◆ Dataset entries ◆
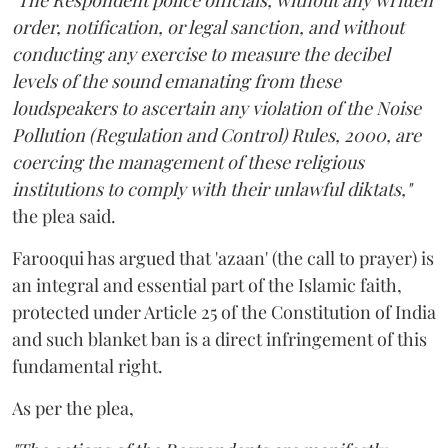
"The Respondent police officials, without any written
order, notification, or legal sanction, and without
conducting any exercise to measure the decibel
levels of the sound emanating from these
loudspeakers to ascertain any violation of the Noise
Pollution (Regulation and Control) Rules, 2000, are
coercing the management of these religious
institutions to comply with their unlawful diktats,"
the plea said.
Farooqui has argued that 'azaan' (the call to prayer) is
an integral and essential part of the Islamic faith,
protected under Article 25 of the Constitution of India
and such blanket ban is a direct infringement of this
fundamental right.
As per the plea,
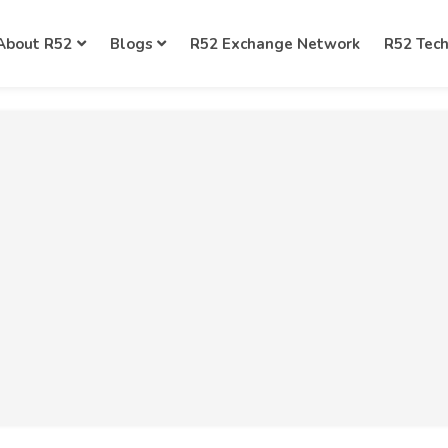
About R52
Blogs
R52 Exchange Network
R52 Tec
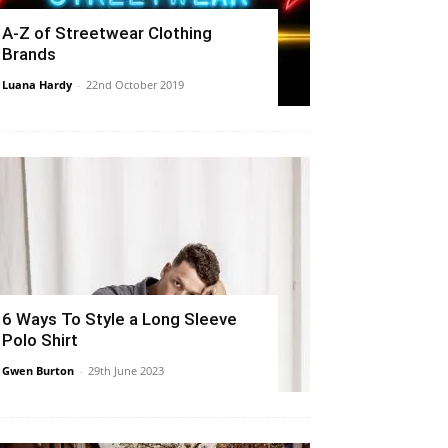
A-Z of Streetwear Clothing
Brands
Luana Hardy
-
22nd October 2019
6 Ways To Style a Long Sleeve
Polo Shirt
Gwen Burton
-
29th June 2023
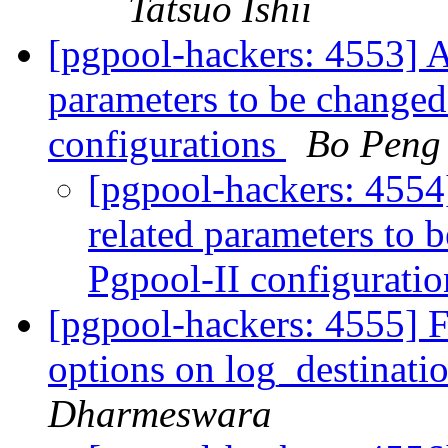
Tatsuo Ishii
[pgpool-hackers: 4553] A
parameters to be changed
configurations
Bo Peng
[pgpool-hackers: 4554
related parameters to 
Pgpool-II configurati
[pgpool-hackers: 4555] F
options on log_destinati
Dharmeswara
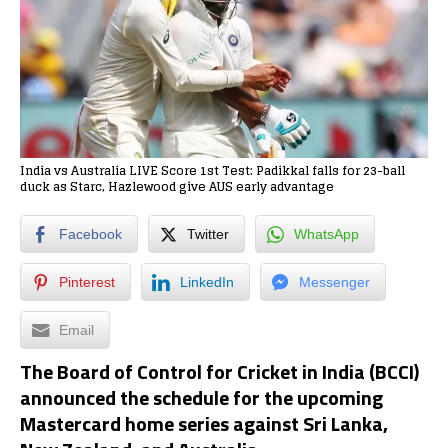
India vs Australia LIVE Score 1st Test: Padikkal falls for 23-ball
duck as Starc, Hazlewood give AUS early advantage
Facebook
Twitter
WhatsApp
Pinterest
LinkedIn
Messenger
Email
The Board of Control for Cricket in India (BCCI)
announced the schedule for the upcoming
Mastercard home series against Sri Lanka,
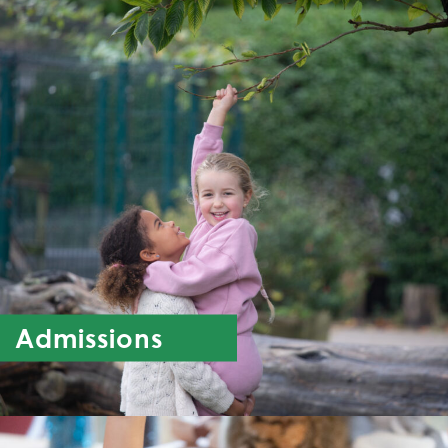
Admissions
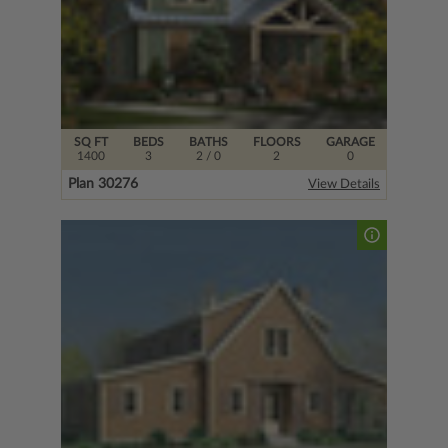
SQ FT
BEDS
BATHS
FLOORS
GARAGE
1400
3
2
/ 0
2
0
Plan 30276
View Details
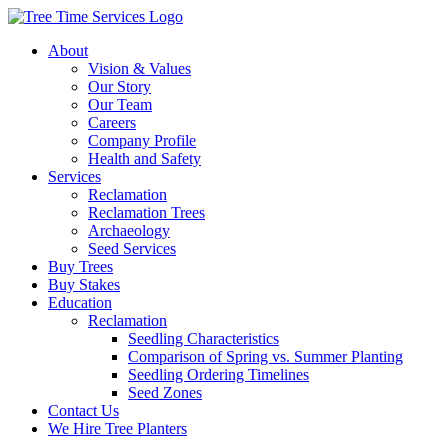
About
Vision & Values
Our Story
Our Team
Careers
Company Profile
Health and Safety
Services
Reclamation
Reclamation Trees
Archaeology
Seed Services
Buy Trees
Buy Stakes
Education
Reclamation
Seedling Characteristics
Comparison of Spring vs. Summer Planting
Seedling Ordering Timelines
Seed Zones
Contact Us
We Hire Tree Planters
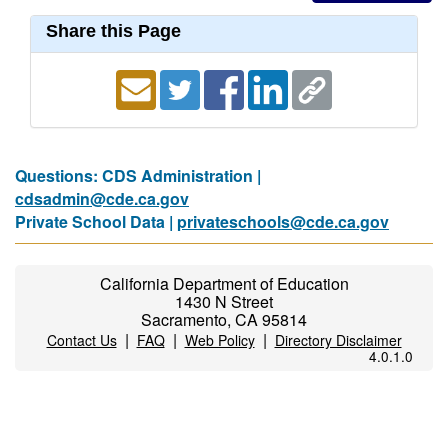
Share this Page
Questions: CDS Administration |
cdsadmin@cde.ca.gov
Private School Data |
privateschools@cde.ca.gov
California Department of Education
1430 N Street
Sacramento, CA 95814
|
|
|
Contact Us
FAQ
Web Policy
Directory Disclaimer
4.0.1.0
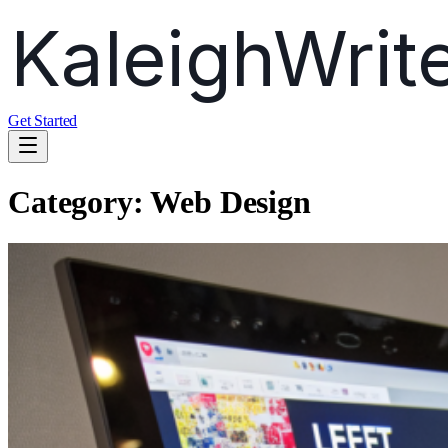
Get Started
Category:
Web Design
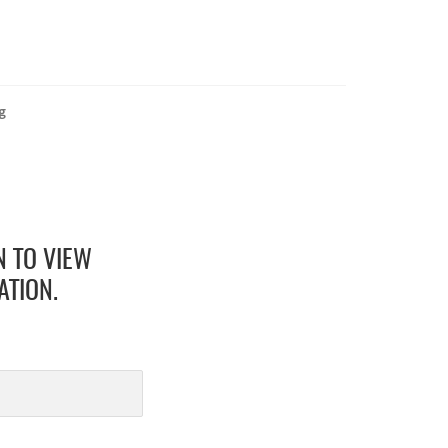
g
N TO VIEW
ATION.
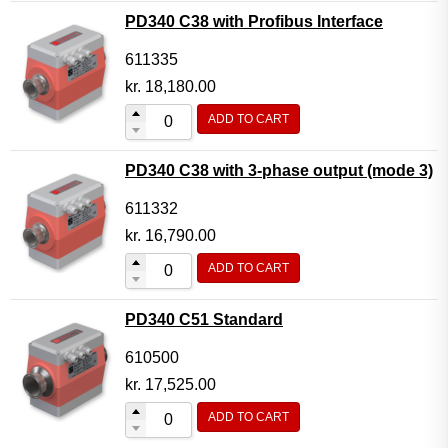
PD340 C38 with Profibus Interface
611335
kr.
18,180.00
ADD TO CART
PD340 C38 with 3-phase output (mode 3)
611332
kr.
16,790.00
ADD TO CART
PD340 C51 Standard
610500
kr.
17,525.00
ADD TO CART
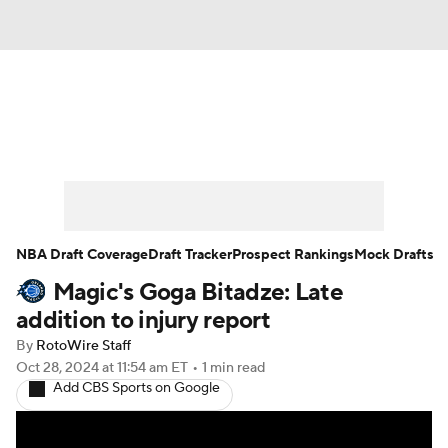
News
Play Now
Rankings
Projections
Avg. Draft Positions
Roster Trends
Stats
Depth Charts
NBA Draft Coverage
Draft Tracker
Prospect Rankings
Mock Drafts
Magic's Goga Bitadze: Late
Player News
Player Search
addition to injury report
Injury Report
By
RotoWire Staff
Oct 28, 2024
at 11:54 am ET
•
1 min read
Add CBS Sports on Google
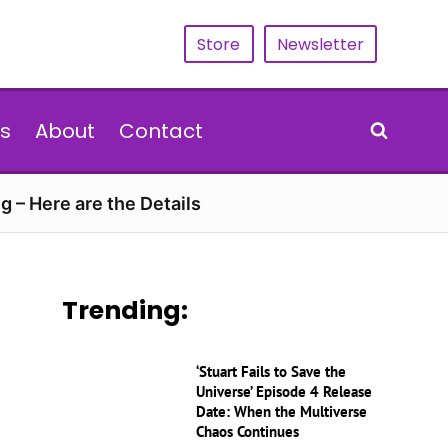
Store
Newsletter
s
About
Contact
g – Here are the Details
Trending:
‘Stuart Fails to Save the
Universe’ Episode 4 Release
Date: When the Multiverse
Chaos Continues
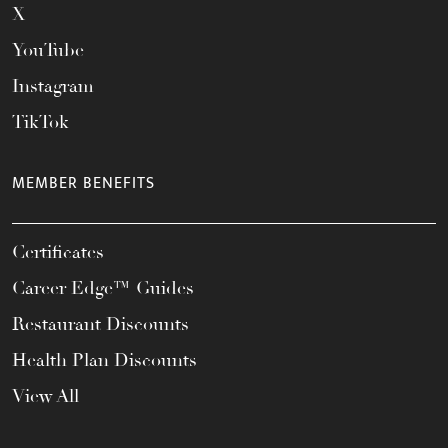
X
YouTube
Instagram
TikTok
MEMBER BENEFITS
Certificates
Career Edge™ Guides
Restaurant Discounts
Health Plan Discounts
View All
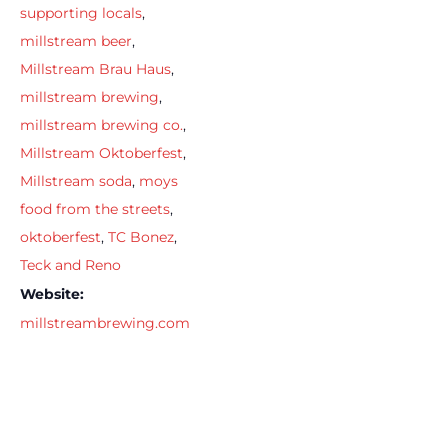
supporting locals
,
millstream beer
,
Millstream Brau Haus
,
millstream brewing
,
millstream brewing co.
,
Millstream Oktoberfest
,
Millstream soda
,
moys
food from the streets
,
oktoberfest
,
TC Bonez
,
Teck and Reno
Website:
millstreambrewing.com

◆ The problem ◆
Word for word, repeat all of the entries above, leaving out the pictures.

◆ Output ◆
"The Respondent police officials, without any written
order, notification, or legal sanction, and without
conducting any exercise to measure the decibel
levels of the sound emanating from these
loudspeakers to ascertain any violation of the Noise
Pollution (Regulation and Control) Rules, 2000, are
coercing the management of these religious
institutions to comply with their unlawful diktats,"
the plea said.
Farooqui has argued that 'azaan' (the call to prayer) is
an integral and essential part of the Islamic faith,
protected under Article 25 of the Constitution of India
and such blanket ban is a direct infringement of this
fundamental right.
As per the plea,
About R52
Blogs
R52 Exchange Network
R52 Tec
A-Z of Streetwear Clothing
Brands
Luana Hardy
-
22nd October 2019
6 Ways To Style a Long Sleeve
Polo Shirt
Gwen Burton
-
29th June 2023
Tatsuo Ishii
[pgpool-hackers: 4553] A
parameters to be changed
configurations
Bo Peng
[pgpool-hackers: 4554
related parameters to 
Pgpool-II configurati
[pgpool-hackers: 4555] F
options on log_destinati
Dharmeswara
India vs Australia LIVE Score 1st Test: Padikkal falls for 23-ball
duck as Starc, Hazlewood give AUS early advantage
Facebook
Twitter
WhatsApp
Pinterest
LinkedIn
Messenger
Email
The Board of Control for Cricket in India (BCCI)
announced the schedule for the upcoming
Mastercard home series against Sri Lanka,
Admissions
SQ FT
BEDS
BATHS
FLOORS
GARAGE
1400
3
2
/ 0
2
0
Plan 30276
View Details
About
Vision & Values
Our Story
Our Team
Careers
Company Profile
Health and Safety
Services
Reclamation
Reclamation Trees
Archaeology
Seed Services
Buy Trees
Buy Stakes
Education
Reclamation
Seedling Characteristics
Comparison of Spring vs. Summer Planting
Seedling Ordering Timelines
Seed Zones
Contact Us
We Hire Tree Planters
Share this Page
Questions: CDS Administration |
cdsadmin@cde.ca.gov
Private School Data |
privateschools@cde.ca.gov
California Department of Education
1430 N Street
Sacramento, CA 95814
|
|
|
Contact Us
FAQ
Web Policy
Directory Disclaimer
4.0.1.0
Get Started
Category:
Web Design
g
N TO VIEW
ATION.
PD340 C38 with Profibus Interface
611335
kr.
18,180.00
ADD TO CART
PD340 C38 with 3-phase output (mode 3)
611332
kr.
16,790.00
ADD TO CART
PD340 C51 Standard
610500
kr.
17,525.00
ADD TO CART
News
Play Now
Rankings
Projections
Avg. Draft Positions
Roster Trends
Stats
Depth Charts
NBA Draft Coverage
Draft Tracker
Prospect Rankings
Mock Drafts
Magic's Goga Bitadze: Late
Player News
Player Search
addition to injury report
Injury Report
By
RotoWire Staff
Oct 28, 2024
at 11:54 am ET
•
1 min read
Add CBS Sports on Google
Store
Newsletter
s
About
Contact
g – Here are the Details
Trending:
‘Stuart Fails to Save the
Universe’ Episode 4 Release
Date: When the Multiverse
Chaos Continues
X
YouTube
Instagram
TikTok
MEMBER BENEFITS
Certificates
Career Edge™ Guides
Restaurant Discounts
Health Plan Discounts
View All
supporting locals
,
millstream beer
,
Millstream Brau Haus
,
millstream brewing
,
millstream brewing co.
,
Millstream Oktoberfest
,
Millstream soda
,
moys
food from the streets
,
oktoberfest
,
TC Bonez
,
Teck and Reno
Website:
millstreambrewing.com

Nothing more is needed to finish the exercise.